If Ms. Scott gets lucky — really, really, really, really, really lucky — she could win a chunk of the $400 million. That’s the third largest jackpot in the game’s history and the sixth highest in the history of the United States.
The winning numbers will be announced on Tuesday. If no one is lucky enough to choose all six of the numbers, the jackpot will increase by a portion of ticket sales.
That’s how it’s been going since Jan. 7, when the contest started with a $15 million jackpot, Pennsylvania Lottery spokesperson Lauren Bottaro said.
Proceeds of ticket sales in Pennsylvania go to programs that benefit seniors, such as rent rebates, transportation services and the PACE medication assistance program.

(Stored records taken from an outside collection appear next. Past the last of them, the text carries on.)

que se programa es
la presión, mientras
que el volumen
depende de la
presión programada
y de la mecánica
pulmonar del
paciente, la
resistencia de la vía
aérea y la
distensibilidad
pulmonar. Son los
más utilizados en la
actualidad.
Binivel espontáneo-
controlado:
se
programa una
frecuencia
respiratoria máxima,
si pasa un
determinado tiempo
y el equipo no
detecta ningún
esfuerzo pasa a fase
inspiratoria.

The 7-Eleven on Wood Street, Downtown, where Ms. Scott bought her ticket, has braced itself for customers seeking the titanic jackpot. The employees are used to it. Whenever the Mega Millions or Powerball jackpot gets big, an extra employee comes in to work a cash register. Sometimes, the line for tickets wraps around the store, employee Fareeha Sohail said.

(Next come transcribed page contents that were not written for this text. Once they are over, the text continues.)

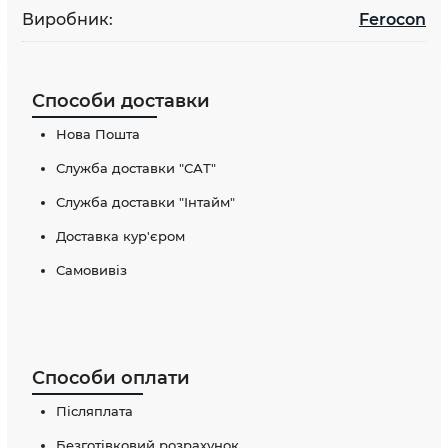
Виробник:
Ferocon
Способи доставки
Нова Пошта
Служба доставки "САТ"
Служба доставки "Інтайм"
Доставка кур'єром
Самовивіз
Способи оплати
Післяплата
Безготівковий розрахунок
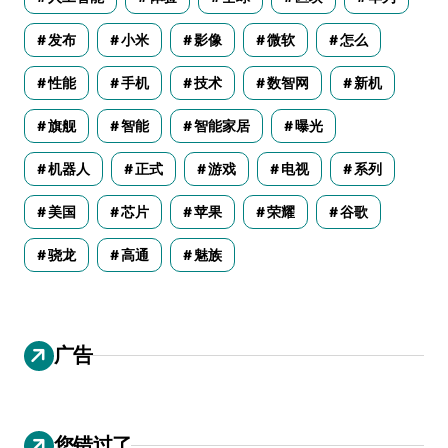
发布
小米
影像
微软
怎么
性能
手机
技术
数智网
新机
旗舰
智能
智能家居
曝光
机器人
正式
游戏
电视
系列
美国
芯片
苹果
荣耀
谷歌
骁龙
高通
魅族
广告
您错过了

Most customers buy a couple tickets, but there are some who leave with 60 or 70. It’s common for office workers to pool their money to buy a couple hundred.
This morning, some customers buying Mega Millions tickets made small talk with the cashiers about their luck. Other customers are more serious.
“They say, ‘Give me the winning number,’” employee Nishan Darji said.
If her prayer is answered, Ms. Scott, of Fineview, will use the money to move out of her public housing complex into a house with her fiance.
She’s feeling lucky. Her neuropathy — a diabetes-related nerve disorder that causes pain in her legs — has been mild lately. She takes that as a good sign.
According to the Mega Millions website, though, her chances are slim: the chance of winning the jackpot is one in 258 million. One is more likely to die from all sorts of catastrophies — lightning, dog attacks, tsunamis, fireworks mishaps — than to draw the winning ticket.
Glenn Liberi, of Crafton, bought two tickets from a CVS Pharmacy Downtown today. He plans to retire if he wins the $400 million. Does he think he’ll win?
“No,” he said, laughing.
Mr. Liberi, a maintenance worker, plays lottery games almost every day. He won $200 from a scratch-off a couple weeks ago, but he loses money overall.
He just likes the suspense, he said.